Ia mengatakan, dengan Undang-undang Antiterorisme yang baru, polisi memiliki ruang manuver lebih luas dalam memberantas terorisme.
Namun demikian, selain sudah memiliki undang-undang yang lebih mumpuni, Tito mengatakan, penegak hukum perlu meningkatkan langkah proaktif dalam menghadapi terorisme.
"Undang-undang Ini memberikan ruang manuver lebih luas kepada penegak hukum untuk menegakan hukum dan memberantas terorisme, meskipun perlu langkah proaktif menghadapi terorisme," lanjut dia.
RUU Antiterorisme disahkan menjadi UU tanpa ada perdebatan saat rapat paripurna pada Jumat (25/5/2018).
Ada sejumlah perubahan dalam revisi UU Antiterorisme yang memberi ruang lebih kepada aparat penegak hukum.
Diantaranya, WNI yang selama ini mengikuti pelatihan di Suriah bisa dijerat pidana ketika kembali ke Indonesia.
Selain itu, penahanan tersangka teroris kini lebih lama.
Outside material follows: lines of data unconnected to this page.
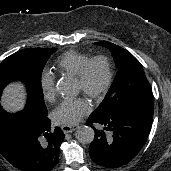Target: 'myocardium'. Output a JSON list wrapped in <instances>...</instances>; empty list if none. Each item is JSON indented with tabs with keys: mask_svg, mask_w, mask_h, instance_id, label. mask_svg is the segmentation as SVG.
Segmentation results:
<instances>
[{
	"mask_svg": "<svg viewBox=\"0 0 171 171\" xmlns=\"http://www.w3.org/2000/svg\"><path fill=\"white\" fill-rule=\"evenodd\" d=\"M96 63H102L105 67V80L102 86L96 90L89 87V76L91 68ZM76 80L81 85V92L90 97L91 99H99L103 97L110 89L113 81V68L111 61L104 55H99L90 58L82 67L79 74L76 76Z\"/></svg>",
	"mask_w": 171,
	"mask_h": 171,
	"instance_id": "myocardium-1",
	"label": "myocardium"
}]
</instances>
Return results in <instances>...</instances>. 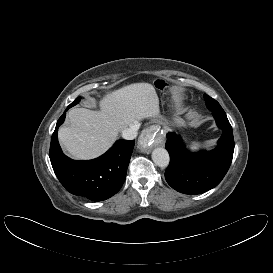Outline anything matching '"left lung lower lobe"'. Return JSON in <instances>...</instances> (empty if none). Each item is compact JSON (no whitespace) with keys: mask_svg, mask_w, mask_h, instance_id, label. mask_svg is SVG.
<instances>
[{"mask_svg":"<svg viewBox=\"0 0 273 273\" xmlns=\"http://www.w3.org/2000/svg\"><path fill=\"white\" fill-rule=\"evenodd\" d=\"M223 134L217 147L210 151L190 153L179 136L167 134L166 149L170 164L165 171L168 184L184 194H201L216 187L227 173L233 158L234 138L226 114L213 113Z\"/></svg>","mask_w":273,"mask_h":273,"instance_id":"left-lung-lower-lobe-1","label":"left lung lower lobe"}]
</instances>
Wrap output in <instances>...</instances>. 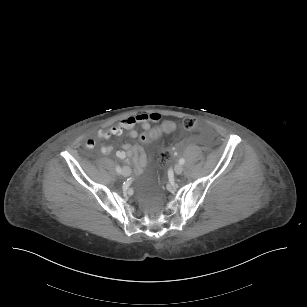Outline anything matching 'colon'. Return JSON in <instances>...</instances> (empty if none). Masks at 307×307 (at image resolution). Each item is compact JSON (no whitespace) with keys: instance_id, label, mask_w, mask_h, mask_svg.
I'll list each match as a JSON object with an SVG mask.
<instances>
[{"instance_id":"1","label":"colon","mask_w":307,"mask_h":307,"mask_svg":"<svg viewBox=\"0 0 307 307\" xmlns=\"http://www.w3.org/2000/svg\"><path fill=\"white\" fill-rule=\"evenodd\" d=\"M182 126L184 128V130L186 131H196V130H202L203 127H202V124L195 120V119H191V118H187V119H184L183 122H182ZM178 129V124L175 120L173 119H170V118H167L165 119L164 121V124L160 127L156 129H153L149 132H144L142 133L141 135V138L142 140L144 141H149V140H152L156 137L159 136H162L164 135L165 133H168V134H173L177 131ZM214 135V134H212ZM170 156V152L166 149H162L159 153V163L161 166H164L168 160Z\"/></svg>"}]
</instances>
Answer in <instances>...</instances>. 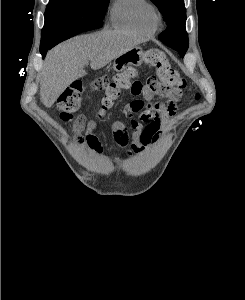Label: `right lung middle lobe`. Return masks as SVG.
<instances>
[{
    "mask_svg": "<svg viewBox=\"0 0 245 300\" xmlns=\"http://www.w3.org/2000/svg\"><path fill=\"white\" fill-rule=\"evenodd\" d=\"M108 4L109 0H49L40 47H53L83 32L89 22H102Z\"/></svg>",
    "mask_w": 245,
    "mask_h": 300,
    "instance_id": "right-lung-middle-lobe-1",
    "label": "right lung middle lobe"
}]
</instances>
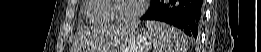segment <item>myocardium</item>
Listing matches in <instances>:
<instances>
[{"instance_id":"f54148a6","label":"myocardium","mask_w":261,"mask_h":52,"mask_svg":"<svg viewBox=\"0 0 261 52\" xmlns=\"http://www.w3.org/2000/svg\"><path fill=\"white\" fill-rule=\"evenodd\" d=\"M113 1H115V0H106L105 10L108 13V15L110 16L112 23H116V24H132V23H135L143 15V13L146 9V1L140 0V6H139L138 10L133 15L129 16L128 18H117V17L115 18L112 15V10L114 8Z\"/></svg>"}]
</instances>
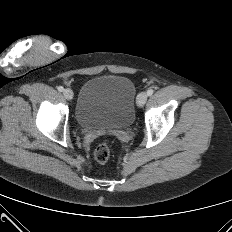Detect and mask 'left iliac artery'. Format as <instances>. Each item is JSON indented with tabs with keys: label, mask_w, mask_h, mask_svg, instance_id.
<instances>
[{
	"label": "left iliac artery",
	"mask_w": 232,
	"mask_h": 232,
	"mask_svg": "<svg viewBox=\"0 0 232 232\" xmlns=\"http://www.w3.org/2000/svg\"><path fill=\"white\" fill-rule=\"evenodd\" d=\"M153 92H154V90L151 89V88H149V89L147 90V95H148V96H151V95L153 94Z\"/></svg>",
	"instance_id": "left-iliac-artery-1"
}]
</instances>
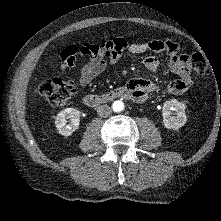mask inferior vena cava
<instances>
[{"label": "inferior vena cava", "mask_w": 221, "mask_h": 221, "mask_svg": "<svg viewBox=\"0 0 221 221\" xmlns=\"http://www.w3.org/2000/svg\"><path fill=\"white\" fill-rule=\"evenodd\" d=\"M112 113V109L108 105H100L97 109V114L100 117H108Z\"/></svg>", "instance_id": "602c4592"}]
</instances>
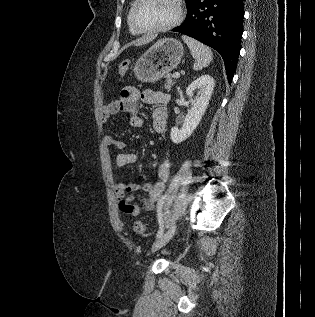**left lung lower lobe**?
Segmentation results:
<instances>
[{
  "mask_svg": "<svg viewBox=\"0 0 315 317\" xmlns=\"http://www.w3.org/2000/svg\"><path fill=\"white\" fill-rule=\"evenodd\" d=\"M244 0H192L185 21L172 29L215 49L223 58L232 82L243 33Z\"/></svg>",
  "mask_w": 315,
  "mask_h": 317,
  "instance_id": "1",
  "label": "left lung lower lobe"
}]
</instances>
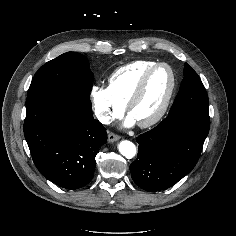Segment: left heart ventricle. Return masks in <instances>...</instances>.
Instances as JSON below:
<instances>
[{"label":"left heart ventricle","instance_id":"left-heart-ventricle-1","mask_svg":"<svg viewBox=\"0 0 236 236\" xmlns=\"http://www.w3.org/2000/svg\"><path fill=\"white\" fill-rule=\"evenodd\" d=\"M171 84L170 73L167 68H158L150 76L146 88L133 106L130 116L136 122L151 119L161 108Z\"/></svg>","mask_w":236,"mask_h":236}]
</instances>
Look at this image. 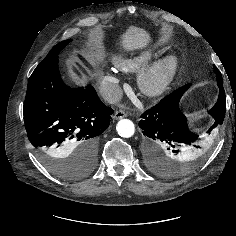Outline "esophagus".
I'll list each match as a JSON object with an SVG mask.
<instances>
[{"label": "esophagus", "mask_w": 236, "mask_h": 236, "mask_svg": "<svg viewBox=\"0 0 236 236\" xmlns=\"http://www.w3.org/2000/svg\"><path fill=\"white\" fill-rule=\"evenodd\" d=\"M126 115L127 114L123 110H117V111H115V113L113 115V119L118 120V119L126 117Z\"/></svg>", "instance_id": "1"}]
</instances>
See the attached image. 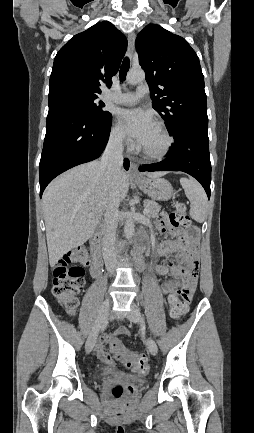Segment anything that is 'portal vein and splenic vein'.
<instances>
[{
  "instance_id": "obj_1",
  "label": "portal vein and splenic vein",
  "mask_w": 254,
  "mask_h": 433,
  "mask_svg": "<svg viewBox=\"0 0 254 433\" xmlns=\"http://www.w3.org/2000/svg\"><path fill=\"white\" fill-rule=\"evenodd\" d=\"M148 212H149V209H148L147 207H145V209H144V211H143V214H144V215H147Z\"/></svg>"
}]
</instances>
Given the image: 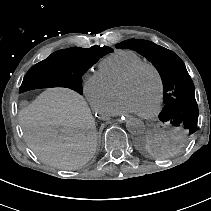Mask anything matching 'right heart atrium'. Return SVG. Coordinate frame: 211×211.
Listing matches in <instances>:
<instances>
[{"label":"right heart atrium","mask_w":211,"mask_h":211,"mask_svg":"<svg viewBox=\"0 0 211 211\" xmlns=\"http://www.w3.org/2000/svg\"><path fill=\"white\" fill-rule=\"evenodd\" d=\"M82 88L96 112L105 111L114 97L113 88L105 82L98 72L86 77L83 80Z\"/></svg>","instance_id":"right-heart-atrium-1"}]
</instances>
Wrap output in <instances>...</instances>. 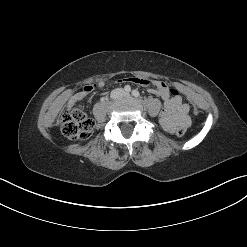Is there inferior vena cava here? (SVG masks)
<instances>
[{"label": "inferior vena cava", "mask_w": 247, "mask_h": 247, "mask_svg": "<svg viewBox=\"0 0 247 247\" xmlns=\"http://www.w3.org/2000/svg\"><path fill=\"white\" fill-rule=\"evenodd\" d=\"M123 89L122 88H118V89H115L111 92V97L112 98H117L119 96H122L123 95Z\"/></svg>", "instance_id": "602c4592"}]
</instances>
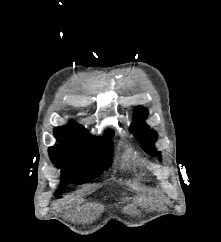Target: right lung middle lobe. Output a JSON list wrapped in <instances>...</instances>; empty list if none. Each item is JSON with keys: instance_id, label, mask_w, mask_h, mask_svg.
<instances>
[{"instance_id": "dd1d6c3e", "label": "right lung middle lobe", "mask_w": 221, "mask_h": 242, "mask_svg": "<svg viewBox=\"0 0 221 242\" xmlns=\"http://www.w3.org/2000/svg\"><path fill=\"white\" fill-rule=\"evenodd\" d=\"M54 135L58 144L48 152L51 161L62 169L63 182H90L111 166L113 136L93 141L75 134L55 132Z\"/></svg>"}]
</instances>
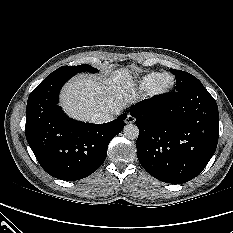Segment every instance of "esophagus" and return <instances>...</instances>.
I'll return each instance as SVG.
<instances>
[{"label":"esophagus","instance_id":"esophagus-1","mask_svg":"<svg viewBox=\"0 0 233 233\" xmlns=\"http://www.w3.org/2000/svg\"><path fill=\"white\" fill-rule=\"evenodd\" d=\"M135 122V117L132 115H127L126 119H125V123L127 124H131Z\"/></svg>","mask_w":233,"mask_h":233}]
</instances>
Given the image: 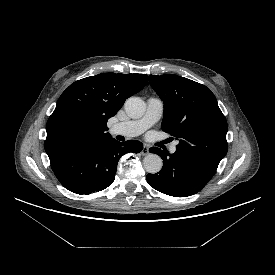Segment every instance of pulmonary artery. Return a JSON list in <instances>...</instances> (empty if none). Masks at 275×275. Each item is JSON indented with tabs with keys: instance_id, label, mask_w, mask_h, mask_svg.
I'll list each match as a JSON object with an SVG mask.
<instances>
[{
	"instance_id": "obj_1",
	"label": "pulmonary artery",
	"mask_w": 275,
	"mask_h": 275,
	"mask_svg": "<svg viewBox=\"0 0 275 275\" xmlns=\"http://www.w3.org/2000/svg\"><path fill=\"white\" fill-rule=\"evenodd\" d=\"M163 109L164 104L161 99L150 97L147 100L146 112L141 119L117 123L111 127L110 132L113 135H122L125 137L138 136L161 118ZM170 152H176L175 144L171 146Z\"/></svg>"
}]
</instances>
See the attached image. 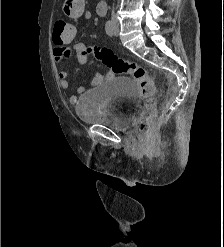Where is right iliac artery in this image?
Listing matches in <instances>:
<instances>
[{
	"label": "right iliac artery",
	"instance_id": "obj_1",
	"mask_svg": "<svg viewBox=\"0 0 224 247\" xmlns=\"http://www.w3.org/2000/svg\"><path fill=\"white\" fill-rule=\"evenodd\" d=\"M105 31L110 37L113 36V34H114V25H113L112 21L109 20V21L106 22Z\"/></svg>",
	"mask_w": 224,
	"mask_h": 247
}]
</instances>
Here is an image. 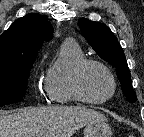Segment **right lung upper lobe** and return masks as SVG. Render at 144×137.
<instances>
[{
    "instance_id": "right-lung-upper-lobe-1",
    "label": "right lung upper lobe",
    "mask_w": 144,
    "mask_h": 137,
    "mask_svg": "<svg viewBox=\"0 0 144 137\" xmlns=\"http://www.w3.org/2000/svg\"><path fill=\"white\" fill-rule=\"evenodd\" d=\"M53 37L52 25L31 13L15 21L0 36V64L36 59L43 41Z\"/></svg>"
}]
</instances>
Jika sebelumnya penahanan seorang tersangka untuk kepentingan penyidikan dan penuntutan hanya bisa dilakukan dalam waktu 180 hari atau 6 bulan, kini menjadi 270 hari atau 9 bulan.
Polisi juga memiliki waktu yang lebih lama untuk melakukan penangkapan terhadap terduga teroris sebelum menetapkannya sebagai tersangka atau membebaskannya.
Jika sebelumnya polisi hanya memiliki waktu 7 hari, kini bisa diperpanjang sampai 21 hari.
Kewenangan lain, dalam keadaan mendesak penyidik kepolisian bisa langsung melakukan penyadapan kepada terduga teroris.
Setelah penyadapan dilakukan, dalam waktu paling lama tiga hari baru lah penyidik wajib meminta penetapan kepada ketua pengadilan negeri setempat.